Blackberry vs. the iPhone
December 13th, 2010 by Dylan
Michael Mace recently authored a particularly poignant piece on what he feels is really wrong with Blackberry. I found the article interesting because it did a fairly solid job analyzing both technical and business issues faced by RIM.
(Full disclosure: RIM makes contributions to the Dojo Foundation, and this article is strictly my opinion, as unbiased as I can be at this point)
Blackberry 6 in my opinion offers an amazing set of opportunities for mobile web app developers. Wolfram from Uxebu has an in-depth analysis of the Blackberry 6 benefits that roughly match my opinions on the topic, so I’ll not waste time repeating those points.
I’ve had an iPhone since the day it was released, but I’ve not upgraded since the 3G. I’m a jailbreaker and a carrier unlocker: though I keep a contract with AT&T, I cannot justify the international extortionist rates of mobile carriers. I have a Pay & Go SIM card for the UK that gets more use than my AT&T SIM, and a stack of other SIMs from travels (about a dozen SIMs from Thailand, Cambodia, Germany, etc.). I can effectively spend $10-30/month in another country on a pay as you go plan with as much data as needed. But I’m getting way off topic.
The way I see it, RIM has reinvented their web platform in an amazingly powerful way that offers what I had always hoped Apple or Palm WebOS would become. Apple fails me miserably on their attempts at control, a betrayal in my opinion given their wonderful Mac OSX which has been extremely flexible and configurable in a mostly open manner. WebOS has failed so far because the UI and devices just aren’t very nice to use. RIM at the moment has a platform that’s frankly not all that stylish, devices that are currently too slow, but wow, the phone calls actually work and as a developer, I get even more capabilities than I see possible with operating systems like Google’s Android.
I expect my next two phones to be an iPhone 4 and whatever is next from Blackberry. I want the best of both of these worlds, and until I get what I want, I’m going to be a frustrated tinkerer that spends far too much time on this for not enough gain, complaining and grumbling until I can get a device that works in a manner as delightful as iOS, but with the control and freedom I want without a series of silly hacks like installing iPad baseband software on an iPhone to keep it unlocked.
On the business side of things, the internet is currently leading to an interesting phenomenon which is this: a long tail, but a really narrow and tall initial peak. I believe we’re seeing winners take all at a faster rate than ever, but the lower costs of being in many markets leading to many more players than ever (example, open source JavaScript toolkits).

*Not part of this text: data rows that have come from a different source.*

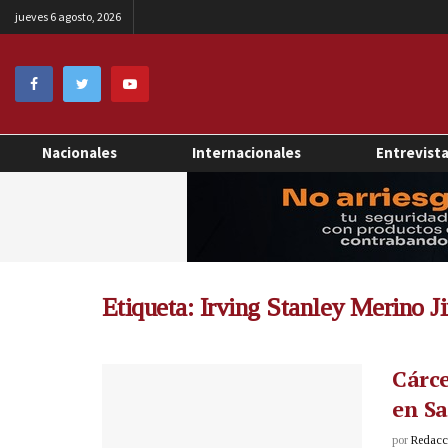
jueves 6 agosto, 2026
Nacionales
Internacionales
Entrevist
Etiqueta:
Irving Stanley Merino J
Cárce
en S
por
Redacci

But with mobile devices, it’s a very challenging set of problems, from hardware and software to marketing to fickle users to selling souls to the mobile carriers, with very few highly profitable opportunities for mobile device makers, so I expect a very short list of players that can compete viably over the long term.
I’m also curious to see if Apple’s removal of the Jailbreak detection API is an admission of defeat, or just removing a bad API in preparation for something more difficult to work around.